財務分析をする際、借入を何の指標で評価するか、ぴったりとした指標がなく、若いころはいつも頭をひねっていた。財務分析の本を読むと大体以下が載っているが、②固定長期適合比率は分かりやすいもの、①総借入対月商比、③インタレストカバレッジレシオは数値を算出するだけでなく、その意味するところを考えないといけないので、次回以降解説したい。

 

①総借入対月商比(総借入が月商の何か月分かを見るもの)

②固定長期適合比率(固定資産÷(自己資本+長期借入)、固定資産の資金調達を

 長期性の資金で賄っているか。

インタレストカバレッジレシオ(営業利益÷金利、営業利益ー金利=税前利益、

 つまり、支払金利に対して、どれぐらい稼ぐ力があるかを見るもの。1倍なら、

 利益はない。

 

トランプ

驚きのトランプ大統領誕生ですね。デーブスペクターがテレビでアメリカ国民は無知、無学と言っていたのが印象的でした。

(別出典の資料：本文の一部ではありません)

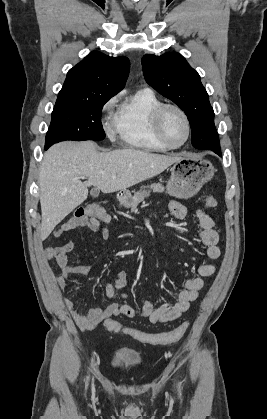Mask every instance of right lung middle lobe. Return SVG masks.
<instances>
[{
  "mask_svg": "<svg viewBox=\"0 0 267 419\" xmlns=\"http://www.w3.org/2000/svg\"><path fill=\"white\" fill-rule=\"evenodd\" d=\"M113 96H58L46 134V144L63 140H103L101 123L103 105Z\"/></svg>",
  "mask_w": 267,
  "mask_h": 419,
  "instance_id": "dd1d6c3e",
  "label": "right lung middle lobe"
}]
</instances>
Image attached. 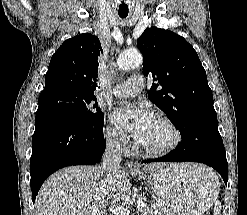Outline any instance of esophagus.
Wrapping results in <instances>:
<instances>
[{"instance_id":"obj_1","label":"esophagus","mask_w":247,"mask_h":215,"mask_svg":"<svg viewBox=\"0 0 247 215\" xmlns=\"http://www.w3.org/2000/svg\"><path fill=\"white\" fill-rule=\"evenodd\" d=\"M127 168L131 172H137L139 170V165L135 162H128Z\"/></svg>"}]
</instances>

さて、今後ですが、TPPが不承認となる等、アメリカが保護主義になり貿易が減ることで世界経済が減速すると言われています。円高になり、輸出企業の業績不振による株安が予想されます。中間期で好調だった総合商社も、海外利益が大半なので、円高により、決算(円建て)は中間期の見通しよりは、減益になるでしょう。

因みに、日本からアメリカ軍引き揚げをトランプ大統領が主張していることもあり、日本の防衛関連の商品を扱う企業の株が上がっていたのが個人的にはツボでした。